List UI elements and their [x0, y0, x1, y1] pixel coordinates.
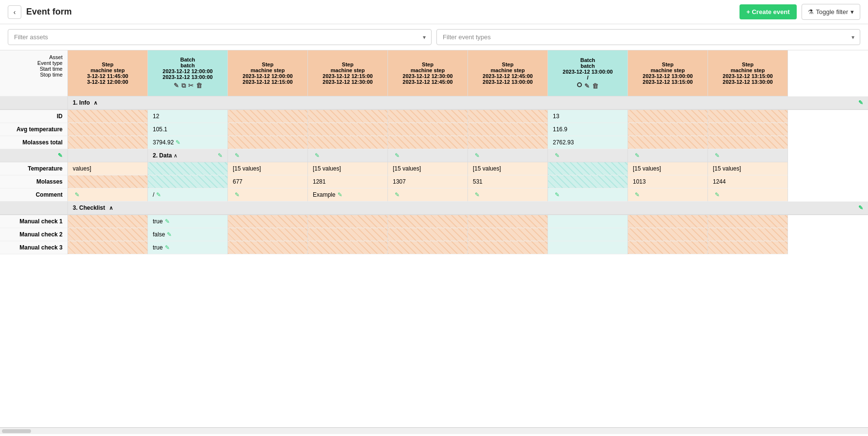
data-section-edit-9[interactable]: ✎: [715, 152, 720, 159]
mol-cell-1: [68, 136, 148, 149]
data-section-edit-3[interactable]: ✎: [235, 152, 240, 159]
col-header-1: Step machine step 3-12-12 11:45:00 3-12-…: [68, 50, 148, 96]
col-header-6: Step machine step 2023-12-12 12:45:00 20…: [468, 50, 548, 96]
col9-stop: 2023-12-12 13:30:00: [723, 79, 772, 85]
section-checklist-header: 3. Checklist ∧ ✎: [0, 202, 868, 215]
page-title: Event form: [26, 7, 72, 17]
comment-edit-1[interactable]: ✎: [75, 191, 80, 198]
mc2-edit-2[interactable]: ✎: [167, 231, 172, 238]
mc3-cell-6: [468, 241, 548, 254]
mol-cell-2: 3794.92 ✎: [148, 136, 228, 149]
back-button[interactable]: ‹: [8, 5, 21, 19]
id-label: ID: [0, 110, 68, 123]
event-types-filter[interactable]: Filter event types: [436, 29, 860, 45]
section-data-header-row: ✎ 2. Data ∧ ✎ ✎ ✎ ✎ ✎ ✎: [0, 149, 868, 162]
comment-edit-9[interactable]: ✎: [715, 191, 720, 198]
manual-check-1-label: Manual check 1: [0, 215, 68, 228]
comment-3: ✎: [228, 188, 308, 202]
mc3-cell-1: [68, 241, 148, 254]
temp-cell-8: [628, 123, 708, 136]
data-section-col3: ✎: [228, 149, 308, 162]
toggle-filter-button[interactable]: ⚗ Toggle filter ▾: [802, 4, 860, 20]
col3-start: 2023-12-12 12:00:00: [242, 73, 292, 79]
col7-actions: ✎ 🗑: [577, 82, 598, 90]
filter-row: Filter assets Filter event types: [0, 24, 868, 50]
molasses-edit-2[interactable]: ✎: [176, 139, 180, 146]
mola-9: 1244: [708, 175, 788, 188]
data-section-edit-4[interactable]: ✎: [315, 152, 320, 159]
mc1-cell-9: [708, 215, 788, 228]
mc1-cell-2: true ✎: [148, 215, 228, 228]
edit-icon-7[interactable]: ✎: [584, 82, 590, 90]
mc2-cell-1: [68, 228, 148, 241]
data-section-edit-6[interactable]: ✎: [475, 152, 480, 159]
mc2-cell-7: [548, 228, 628, 241]
copy-icon[interactable]: ⧉: [181, 82, 186, 90]
comment-5: ✎: [388, 188, 468, 202]
event-types-filter-wrapper: Filter event types: [436, 29, 860, 45]
data-section-edit-7[interactable]: ✎: [555, 152, 560, 159]
delete-icon[interactable]: 🗑: [196, 82, 202, 90]
mc3-val-2: true: [153, 244, 163, 251]
section-3-chevron: ∧: [109, 205, 113, 211]
data-section-edit-5[interactable]: ✎: [395, 152, 400, 159]
comment-edit-5[interactable]: ✎: [395, 191, 400, 198]
header-row: Asset Event type Start time Stop time St…: [0, 50, 868, 96]
mc2-cell-4: [308, 228, 388, 241]
col8-asset: Step: [662, 62, 674, 67]
section-3-edit[interactable]: ✎: [858, 204, 863, 211]
comment-2: / ✎: [148, 188, 228, 202]
mola-1: [68, 175, 148, 188]
event-table: Asset Event type Start time Stop time St…: [0, 50, 868, 254]
data-section-col8: ✎: [628, 149, 708, 162]
create-event-button[interactable]: + Create event: [739, 4, 796, 19]
molasses-total-value-2: 3794.92: [153, 139, 174, 146]
comment-edit-6[interactable]: ✎: [475, 191, 480, 198]
col-header-3: Step machine step 2023-12-12 12:00:00 20…: [228, 50, 308, 96]
mc2-cell-8: [628, 228, 708, 241]
comment-6: ✎: [468, 188, 548, 202]
section-info-header: 1. Info ∧ ✎: [0, 96, 868, 110]
col-header-8: Step machine step 2023-12-12 13:00:00 20…: [628, 50, 708, 96]
row-labels-header: Asset Event type Start time Stop time: [0, 50, 68, 96]
horizontal-scrollbar[interactable]: [0, 427, 868, 434]
temp-data-9: [15 values]: [708, 162, 788, 175]
mc1-cell-1: [68, 215, 148, 228]
avg-temp-label: Avg temperature: [0, 123, 68, 136]
data-section-col7: ✎: [548, 149, 628, 162]
assets-filter[interactable]: Filter assets: [8, 29, 432, 45]
data-section-label-edit[interactable]: ✎: [58, 152, 63, 159]
stop-dot[interactable]: [577, 82, 582, 87]
mc3-cell-3: [228, 241, 308, 254]
temp-data-2: [148, 162, 228, 175]
col2-event-type: batch: [180, 62, 194, 68]
info-molasses-row: Molasses total 3794.92 ✎ 2762.93: [0, 136, 868, 149]
col-header-5: Step machine step 2023-12-12 12:30:00 20…: [388, 50, 468, 96]
section-checklist-span: 3. Checklist ∧ ✎: [68, 202, 868, 215]
mc2-cell-6: [468, 228, 548, 241]
edit-icon[interactable]: ✎: [174, 82, 179, 90]
col7-stop: /: [587, 75, 588, 80]
comment-edit-2[interactable]: ✎: [156, 191, 161, 198]
comment-edit-8[interactable]: ✎: [635, 191, 640, 198]
col8-start: 2023-12-12 13:00:00: [643, 73, 692, 79]
delete-icon-7[interactable]: 🗑: [592, 82, 598, 90]
comment-edit-3[interactable]: ✎: [235, 191, 240, 198]
col5-event-type: machine step: [411, 67, 445, 73]
mc1-edit-2[interactable]: ✎: [165, 218, 170, 225]
section-checklist-label-cell: [0, 202, 68, 215]
section-1-edit-icon[interactable]: ✎: [858, 99, 863, 106]
scissors-icon[interactable]: ✂: [188, 82, 193, 90]
comment-edit-4[interactable]: ✎: [338, 191, 342, 198]
id-cell-3: [228, 110, 308, 123]
data-section-edit-2[interactable]: ✎: [218, 152, 223, 159]
checklist-row-3: Manual check 3 true ✎: [0, 241, 868, 254]
molasses-total-value-7: 2762.93: [553, 139, 574, 146]
mc3-edit-2[interactable]: ✎: [165, 244, 170, 251]
scrollbar-thumb[interactable]: [2, 429, 31, 433]
mc2-cell-5: [388, 228, 468, 241]
data-section-edit-8[interactable]: ✎: [635, 152, 640, 159]
mol-cell-9: [708, 136, 788, 149]
col4-asset: Step: [342, 62, 354, 67]
comment-edit-7[interactable]: ✎: [555, 191, 560, 198]
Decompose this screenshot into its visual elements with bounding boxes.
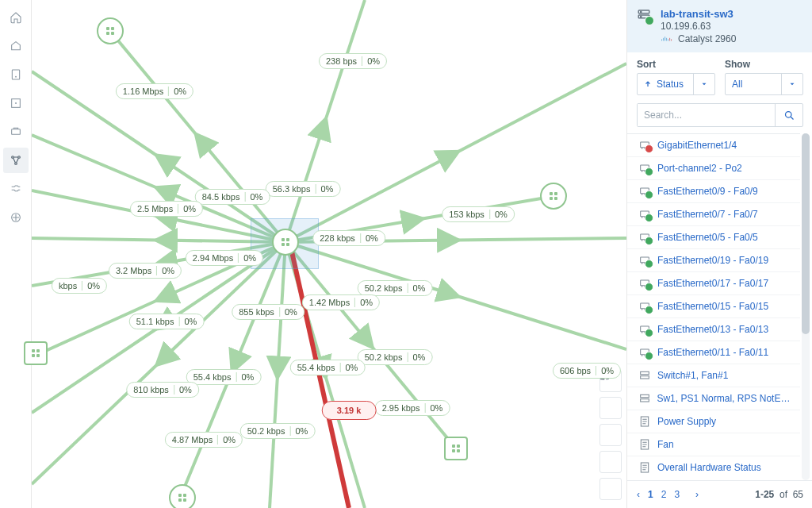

* * * * * * * * *

WHAT TO WORK ON
Give back every record above word for word; the pictures have no place in it.

EXERCISE RESPONSE
List UI elements and their [x0, y0, x1, y1] pixel coordinates.
data-section-edit-9[interactable]: ✎: [715, 152, 720, 159]
mol-cell-1: [68, 136, 148, 149]
data-section-edit-3[interactable]: ✎: [235, 152, 240, 159]
col-header-1: Step machine step 3-12-12 11:45:00 3-12-…: [68, 50, 148, 96]
col-header-6: Step machine step 2023-12-12 12:45:00 20…: [468, 50, 548, 96]
col9-stop: 2023-12-12 13:30:00: [723, 79, 772, 85]
section-checklist-header: 3. Checklist ∧ ✎: [0, 202, 868, 215]
page-title: Event form: [26, 7, 72, 17]
comment-edit-1[interactable]: ✎: [75, 191, 80, 198]
mc2-edit-2[interactable]: ✎: [167, 231, 172, 238]
mc3-cell-6: [468, 241, 548, 254]
mol-cell-2: 3794.92 ✎: [148, 136, 228, 149]
back-button[interactable]: ‹: [8, 5, 21, 19]
id-label: ID: [0, 110, 68, 123]
event-types-filter[interactable]: Filter event types: [436, 29, 860, 45]
section-data-header-row: ✎ 2. Data ∧ ✎ ✎ ✎ ✎ ✎ ✎: [0, 149, 868, 162]
comment-edit-9[interactable]: ✎: [715, 191, 720, 198]
manual-check-1-label: Manual check 1: [0, 215, 68, 228]
comment-3: ✎: [228, 188, 308, 202]
mc3-cell-1: [68, 241, 148, 254]
temp-cell-8: [628, 123, 708, 136]
data-section-col3: ✎: [228, 149, 308, 162]
toggle-filter-button[interactable]: ⚗ Toggle filter ▾: [802, 4, 860, 20]
col3-start: 2023-12-12 12:00:00: [242, 73, 292, 79]
col7-actions: ✎ 🗑: [577, 82, 598, 90]
filter-row: Filter assets Filter event types: [0, 24, 868, 50]
molasses-edit-2[interactable]: ✎: [176, 139, 180, 146]
mola-9: 1244: [708, 175, 788, 188]
data-section-edit-4[interactable]: ✎: [315, 152, 320, 159]
mc1-cell-9: [708, 215, 788, 228]
mc1-cell-2: true ✎: [148, 215, 228, 228]
edit-icon-7[interactable]: ✎: [584, 82, 590, 90]
mc2-cell-1: [68, 228, 148, 241]
data-section-edit-6[interactable]: ✎: [475, 152, 480, 159]
mc2-cell-7: [548, 228, 628, 241]
copy-icon[interactable]: ⧉: [181, 82, 186, 90]
comment-5: ✎: [388, 188, 468, 202]
event-types-filter-wrapper: Filter event types: [436, 29, 860, 45]
data-section-edit-7[interactable]: ✎: [555, 152, 560, 159]
delete-icon[interactable]: 🗑: [196, 82, 202, 90]
mc3-val-2: true: [153, 244, 163, 251]
section-3-chevron: ∧: [109, 205, 113, 211]
data-section-edit-5[interactable]: ✎: [395, 152, 400, 159]
comment-edit-5[interactable]: ✎: [395, 191, 400, 198]
header-row: Asset Event type Start time Stop time St…: [0, 50, 868, 96]
mc2-cell-4: [308, 228, 388, 241]
col8-asset: Step: [662, 62, 674, 67]
section-3-edit[interactable]: ✎: [858, 204, 863, 211]
comment-2: / ✎: [148, 188, 228, 202]
mola-1: [68, 175, 148, 188]
event-table: Asset Event type Start time Stop time St…: [0, 50, 868, 254]
data-section-col8: ✎: [628, 149, 708, 162]
create-event-button[interactable]: + Create event: [739, 4, 796, 19]
molasses-total-value-2: 3794.92: [153, 139, 174, 146]
comment-edit-6[interactable]: ✎: [475, 191, 480, 198]
col-header-3: Step machine step 2023-12-12 12:00:00 20…: [228, 50, 308, 96]
mc2-cell-8: [628, 228, 708, 241]
comment-6: ✎: [468, 188, 548, 202]
section-info-header: 1. Info ∧ ✎: [0, 96, 868, 110]
col-header-8: Step machine step 2023-12-12 13:00:00 20…: [628, 50, 708, 96]
row-labels-header: Asset Event type Start time Stop time: [0, 50, 68, 96]
horizontal-scrollbar[interactable]: [0, 427, 868, 434]
temp-data-9: [15 values]: [708, 162, 788, 175]
mc1-cell-1: [68, 215, 148, 228]
avg-temp-label: Avg temperature: [0, 123, 68, 136]
data-section-col7: ✎: [548, 149, 628, 162]
assets-filter[interactable]: Filter assets: [8, 29, 432, 45]
data-section-label-edit[interactable]: ✎: [58, 152, 63, 159]
stop-dot[interactable]: [577, 82, 582, 87]
mc3-cell-3: [228, 241, 308, 254]
temp-data-2: [148, 162, 228, 175]
col2-event-type: batch: [180, 62, 194, 68]
info-molasses-row: Molasses total 3794.92 ✎ 2762.93: [0, 136, 868, 149]
col-header-5: Step machine step 2023-12-12 12:30:00 20…: [388, 50, 468, 96]
section-checklist-span: 3. Checklist ∧ ✎: [68, 202, 868, 215]
mc2-cell-6: [468, 228, 548, 241]
edit-icon[interactable]: ✎: [174, 82, 179, 90]
col7-stop: /: [587, 75, 588, 80]
comment-edit-2[interactable]: ✎: [156, 191, 161, 198]
comment-edit-8[interactable]: ✎: [635, 191, 640, 198]
col8-start: 2023-12-12 13:00:00: [643, 73, 692, 79]
delete-icon-7[interactable]: 🗑: [592, 82, 598, 90]
comment-edit-3[interactable]: ✎: [235, 191, 240, 198]
col5-event-type: machine step: [411, 67, 445, 73]
mc1-edit-2[interactable]: ✎: [165, 218, 170, 225]
section-checklist-label-cell: [0, 202, 68, 215]
section-1-edit-icon[interactable]: ✎: [858, 99, 863, 106]
scissors-icon[interactable]: ✂: [188, 82, 193, 90]
comment-edit-4[interactable]: ✎: [338, 191, 342, 198]
id-cell-3: [228, 110, 308, 123]
data-section-edit-2[interactable]: ✎: [218, 152, 223, 159]
checklist-row-3: Manual check 3 true ✎: [0, 241, 868, 254]
molasses-total-value-7: 2762.93: [553, 139, 574, 146]
mc3-edit-2[interactable]: ✎: [165, 244, 170, 251]
scrollbar-thumb[interactable]: [2, 429, 31, 433]
mc2-cell-5: [388, 228, 468, 241]
data-section-edit-8[interactable]: ✎: [635, 152, 640, 159]
mol-cell-9: [708, 136, 788, 149]
col4-asset: Step: [342, 62, 354, 67]
comment-edit-7[interactable]: ✎: [555, 191, 560, 198]
Decompose this screenshot into its visual elements with bounding boxes.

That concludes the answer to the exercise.